Tom's blog: December 2021

Monday, December 13, 2021

Flooding requires $\Omega(n\log{k}/k)$ rounds in a $k$-smoothed adversarial dynamic graph

We have presented the $O(n\sqrt{\log{n}/k})$ upper bound for flooding to complete in a previous blog post. We now complete the adversarial $k$-smoothed analysis of flooding by presenting the corresponding lower bound for flooding against an adaptive adversary which was given by [cite].

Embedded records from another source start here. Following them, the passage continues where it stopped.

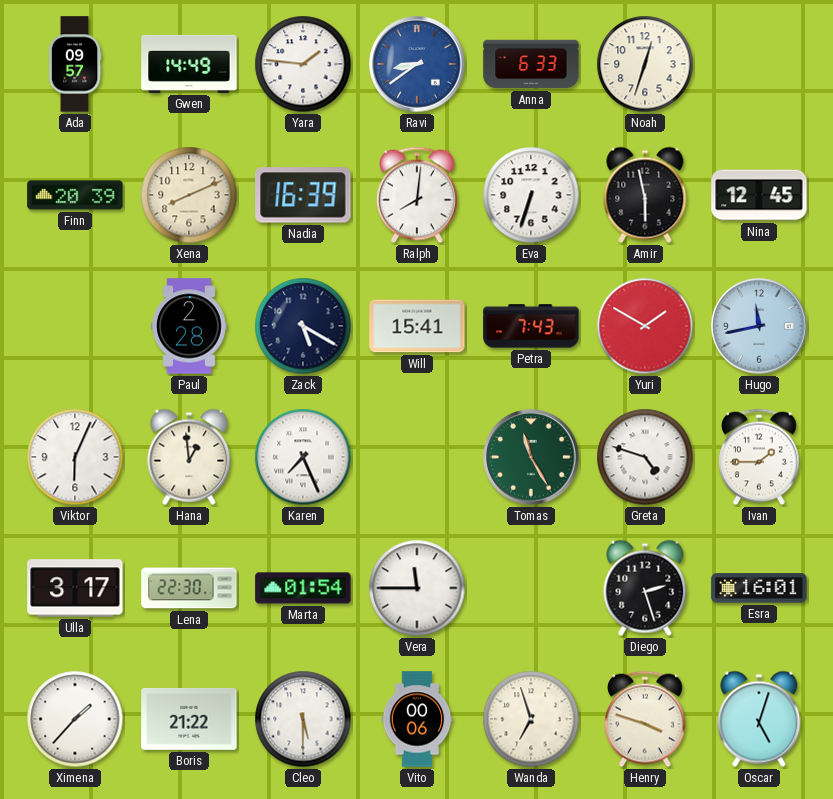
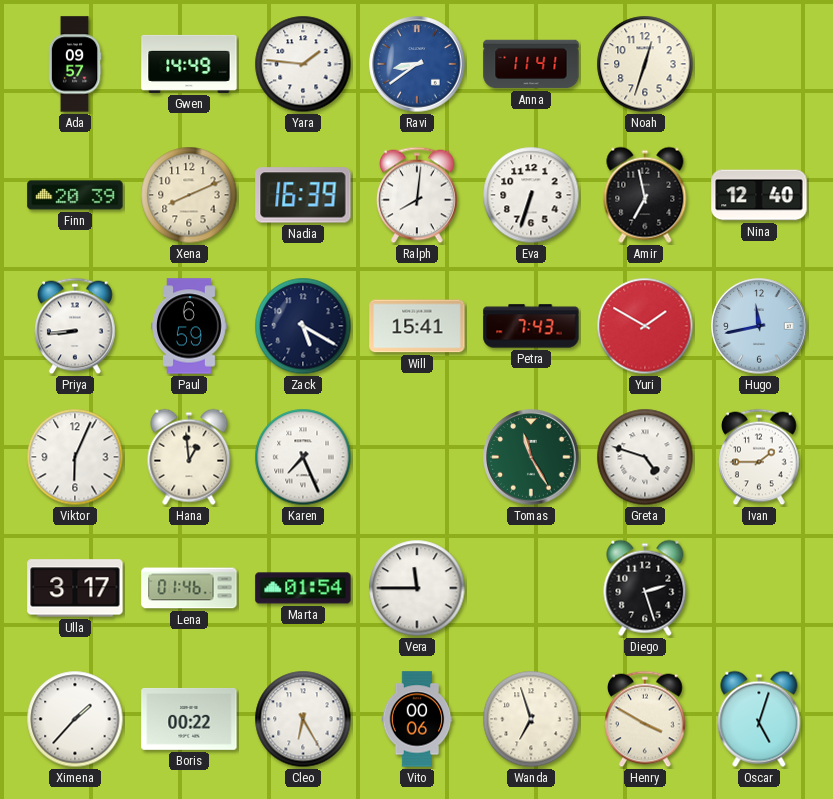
Anna: 6:33 -> 11:41
Amir: 5:58 -> 6:58
Nina: 12:45 -> 12:40
Priya: none -> 8:44
Paul: 2:28 -> 6:59
Lena: 22:30 -> 01:46
Esra: 16:01 -> none
Boris: 21:22 -> 00:22
Cleo: 5:30 -> 6:25
Henry: 3:48 -> 3:50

We adapt the spooling graph used by the oblivious adversary, to construct the adaptive spooling graph. The idea is the same as in the oblivious case: all informed nodes will be in the left star, and all uniformed in the right star. Since the adversary is adaptive, he can keep this property even with smoothing.

Def 1: We define the dynamic adversarial spooling graph $\mathcal{G}=(V,\mathcal{E})$ as follows.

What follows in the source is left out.